Von verschneiten Gleisen, leeren Brotregalen und Revolution – ein Abend mit Jörg Baberowski
Es sind die Auricher Wissenschaftstage – immer noch und immer wieder. Fragte man mich, warum ich am Ende einer langen Schulwoche einen Vortrag im vollkommen ausgebuchten Güterschuppen besucht habe, in dem es um den „bedrohten Leviathan“ ging, um Staat und Revolution in Russland also, so wäre meine Antwort diese: Ich weiß zu wenig über Russland. Und ich möchte verstehen, aus welchen historischen Quellen vielleicht sich die aktuelle Weltlage speist, die Konflikte zwischen Russland und dem Westen.

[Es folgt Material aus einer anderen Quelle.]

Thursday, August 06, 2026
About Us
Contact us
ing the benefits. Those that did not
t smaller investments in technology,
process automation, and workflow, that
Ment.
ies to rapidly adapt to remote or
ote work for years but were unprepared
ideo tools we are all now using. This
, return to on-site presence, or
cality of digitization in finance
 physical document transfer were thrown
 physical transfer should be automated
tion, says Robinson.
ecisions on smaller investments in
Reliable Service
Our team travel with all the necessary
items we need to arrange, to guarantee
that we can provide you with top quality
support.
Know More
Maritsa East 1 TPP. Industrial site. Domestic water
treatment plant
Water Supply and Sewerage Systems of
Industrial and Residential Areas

Nach einem gelungenen Bericht der Stipendiatinnen Lea Hippen und Amélie Kubusch über ihr Praktikum am Kunsthistorischen Institut in Florenz betrat Jörg Baberowski, Professor für osteuropäische Geschichte an der Humboldt-Universität in Berlin, das Podium und begann zu erzählen.

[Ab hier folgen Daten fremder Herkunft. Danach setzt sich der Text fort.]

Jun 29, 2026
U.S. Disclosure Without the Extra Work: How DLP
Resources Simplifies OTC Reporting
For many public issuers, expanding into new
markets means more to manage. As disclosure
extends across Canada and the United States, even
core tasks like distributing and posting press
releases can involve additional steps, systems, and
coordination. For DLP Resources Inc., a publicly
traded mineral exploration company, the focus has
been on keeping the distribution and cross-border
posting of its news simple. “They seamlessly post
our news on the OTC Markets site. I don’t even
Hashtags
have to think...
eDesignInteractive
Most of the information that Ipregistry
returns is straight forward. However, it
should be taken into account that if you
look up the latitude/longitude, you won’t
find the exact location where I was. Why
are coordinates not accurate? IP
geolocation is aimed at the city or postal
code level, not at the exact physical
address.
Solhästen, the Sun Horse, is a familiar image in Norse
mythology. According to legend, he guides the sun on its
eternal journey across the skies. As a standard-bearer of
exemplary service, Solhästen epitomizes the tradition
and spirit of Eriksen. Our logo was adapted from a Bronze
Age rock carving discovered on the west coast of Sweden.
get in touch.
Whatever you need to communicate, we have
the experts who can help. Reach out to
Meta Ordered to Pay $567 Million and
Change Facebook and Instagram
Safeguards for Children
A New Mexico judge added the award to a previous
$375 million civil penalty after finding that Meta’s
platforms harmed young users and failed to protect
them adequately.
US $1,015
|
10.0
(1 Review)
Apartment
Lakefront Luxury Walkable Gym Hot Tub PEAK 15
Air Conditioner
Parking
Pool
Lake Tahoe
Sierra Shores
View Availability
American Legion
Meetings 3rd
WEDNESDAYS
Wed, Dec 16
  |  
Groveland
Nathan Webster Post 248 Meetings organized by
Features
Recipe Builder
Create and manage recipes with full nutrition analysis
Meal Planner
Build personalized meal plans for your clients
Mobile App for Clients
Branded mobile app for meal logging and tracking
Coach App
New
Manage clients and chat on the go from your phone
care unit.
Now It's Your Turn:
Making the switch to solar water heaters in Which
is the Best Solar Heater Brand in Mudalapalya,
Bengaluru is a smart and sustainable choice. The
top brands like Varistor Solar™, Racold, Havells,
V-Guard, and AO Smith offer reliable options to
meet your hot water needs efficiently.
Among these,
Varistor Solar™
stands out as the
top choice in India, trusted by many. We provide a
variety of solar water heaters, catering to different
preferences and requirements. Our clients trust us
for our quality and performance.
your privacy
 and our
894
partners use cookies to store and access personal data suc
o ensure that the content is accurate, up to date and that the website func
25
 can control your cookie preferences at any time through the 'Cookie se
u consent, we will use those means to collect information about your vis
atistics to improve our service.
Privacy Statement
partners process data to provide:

Spontan, wie er sich selbst einleitete, ohne Manuskript und jedwede Bebilderung. Keine Geräte, keine Präsentationen, einfach nur ein kluger Mann und sein Wissen, seine Sprache, seine Lebendigkeit. So erfuhren wir manches über die Geschichte Russlands, gesellschaftliche Strukturen und politische Umbrüche, die Beziehungen zu den europäischen Entwicklungen während der Aufklärung, über Macht und Herrschaft und Revolution. Dabei unterschied Baberowski zwischen anthropologischen Konstanten, die sich nicht verändern ließen, und dem, was aus der Historie erklärbar sei. Nach druckreifer Rede, um die die Provinzlehrerin den Referenten nur beneiden kann, bestand die Möglichkeit für Fragen und das Gespräch.

Von der „Buchhandlung am Wall“ gab es einen Büchertisch, und ich stand noch eine ganze Weile mit Schülern und Kollegen vor dem Güterschuppen zusammen. Das war wieder interessant, das fanden auch die jungen Leute. Es ist unser Freitagabend und im Grunde also schon Wochenende. Könnte man dieses aber besser einläuten als mit einem weiteren guten Abend der Auricher Wissenschaftstage?

„Das Wichtigste ist, dass man nicht aufhört zu fragen.“, steht auf dem roten Banner vorn.
Ich meine, Albert Einstein hat recht damit.